Back when I was in college, cuentería was huge in Colombian colleges. My friends and I would join dozens more who would congregate around a handful of cuenteros, in one of the campus squares. Hypnotized by the great stories and the bohemian atmosphere surrounding the gathering, it was difficult to resist the temptation of staying and listening to just one more story, at the peril of not making it on time for the Abstract Algebra class. It’s a shame that European universities, more uptight and less prone to indulge their students in such hippy activities, don’t have anything similar to cuentería, certainly something I missed when I studied there.
You can play D&D emphasizing or not the storytelling bit, and you can have great fun either way. However, when it was my turn to serve as the conductor of the game, I would focus almost exclusively on those opportunities for bringing the story to life with a theatrical flair. Going through my notes, I find many annotations indicating gestures and voices that I deemed appropriate during certain parts of the narrative, but for the most part, rehearsing was useless as the storyline was at the mercy of the imagination of all the players. For my games, I would unashamedly steal the lines, characters, and even the entire stories that I had heard from the cuenteros, while at the same time I tried my best to recreate their expressiveness with my negligible scenic talent.
Over the years, I must have played D&D with more than 150 people. With many of them, it was probably just a session or two, encounters too short to be remembered. With some others, however, the stories that we created together spanned for months and years, and though I can barely recall any of the specifics, I know they were epic tales of courage and honour.

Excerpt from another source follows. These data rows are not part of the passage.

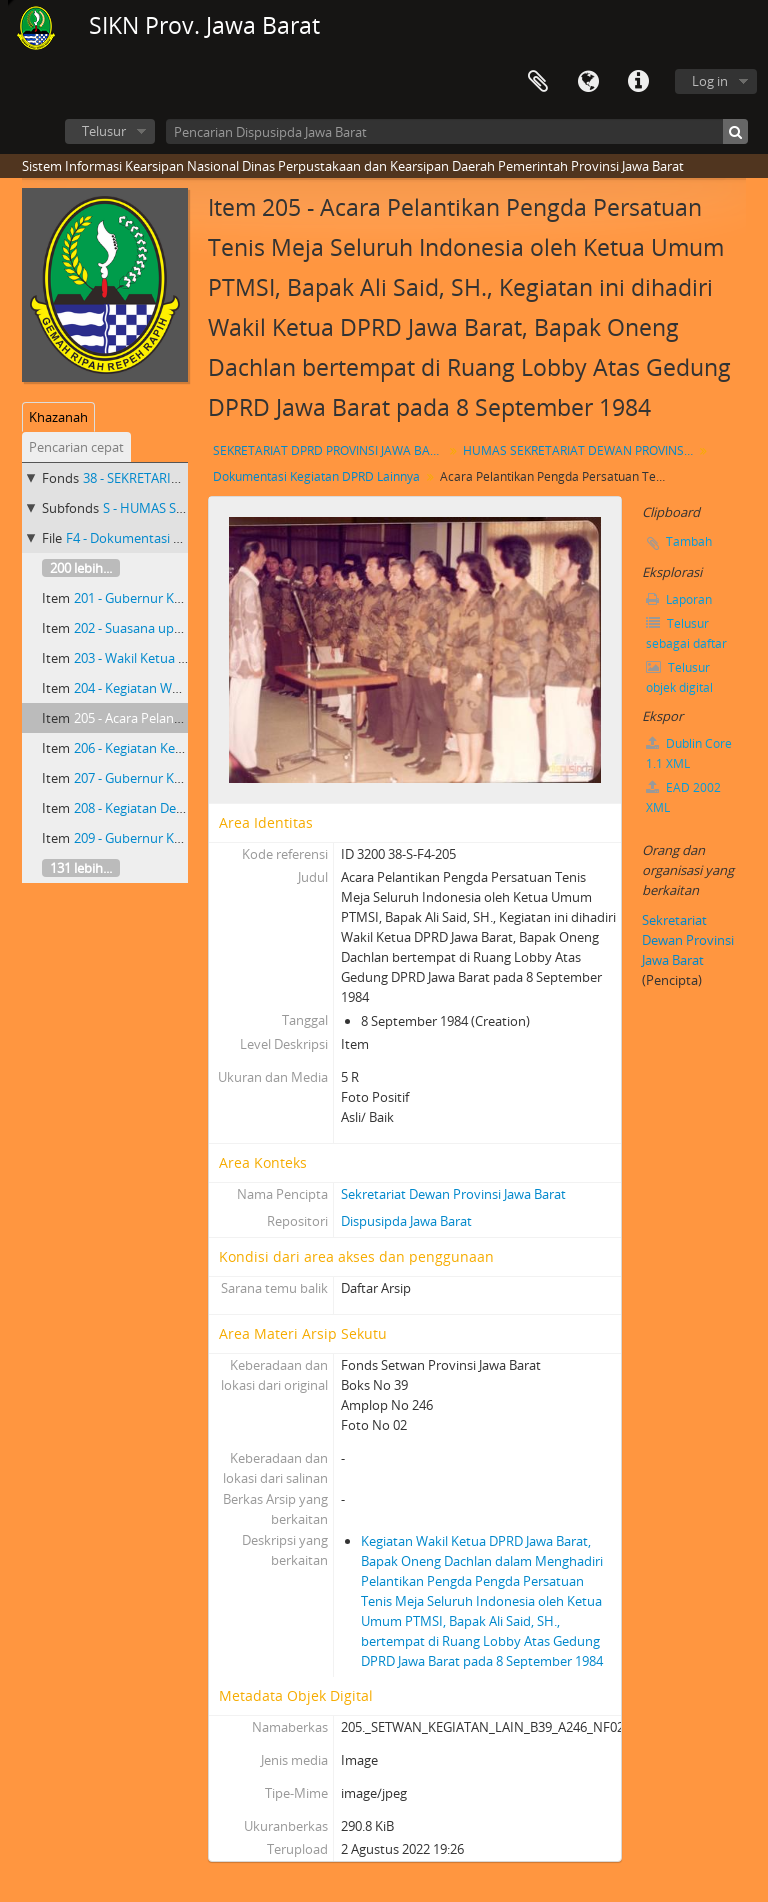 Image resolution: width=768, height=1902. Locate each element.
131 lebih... (81, 868)
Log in (710, 81)
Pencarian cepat (76, 447)
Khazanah (58, 417)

Going through the piles of material I still keep of it, I have felt tempted to get back in the game. But when I think about how to make it happen, I hit a wall. For me, playing D&D was my excuse for gathering with some friends and telling them these crazy stories of chivalry and magic. Now, we all are much busier, further apart, with our heads firmly placed in the world as it is. My English is acceptable for conducting business in London and writing the occasional entry in this blog, but I am afraid it lacks the textures and colours that I would need to play a game with non-Spanish speaking players. And if I were to do it regularly with those on this side of the ocean, the problem would be the narrative aspect, which unfortunately does not render well over an online Zoom meeting.

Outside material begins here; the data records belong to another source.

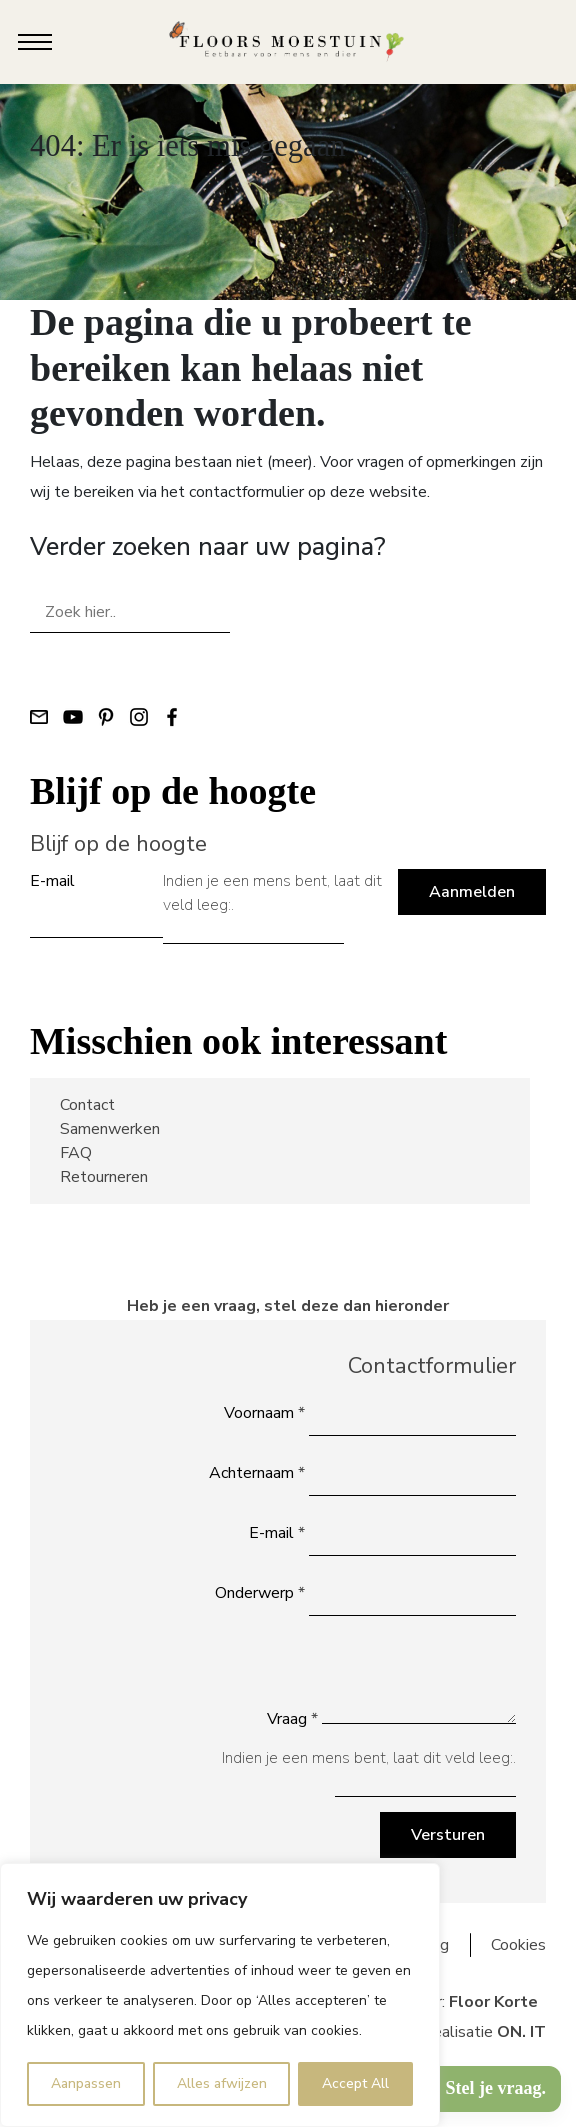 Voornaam (264, 1413)
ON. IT (521, 2032)
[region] (220, 1995)
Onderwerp (260, 1593)
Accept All (355, 2083)
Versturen (448, 1835)
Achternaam (257, 1473)
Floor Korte (493, 2002)
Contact (87, 1105)
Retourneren (104, 1177)
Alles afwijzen (222, 2083)
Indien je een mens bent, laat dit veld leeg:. (272, 893)
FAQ (76, 1153)
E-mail (52, 881)
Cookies (518, 1945)
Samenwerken (110, 1129)
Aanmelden (472, 892)
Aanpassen (86, 2083)
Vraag (292, 1719)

As it always happens in life, chasing happy memories from the past, in a clumsy attempt to revive them, is a recipe for disillusion (or tragedy, if you ask Giambattista Bodoni). It’s always better to start from a tabula rasa, without preconceptions. In the case of D&D, the game of endless possibilities and reincarnations, I am convinced there are other ways of enjoying it. It’s just a matter of looking somewhere else.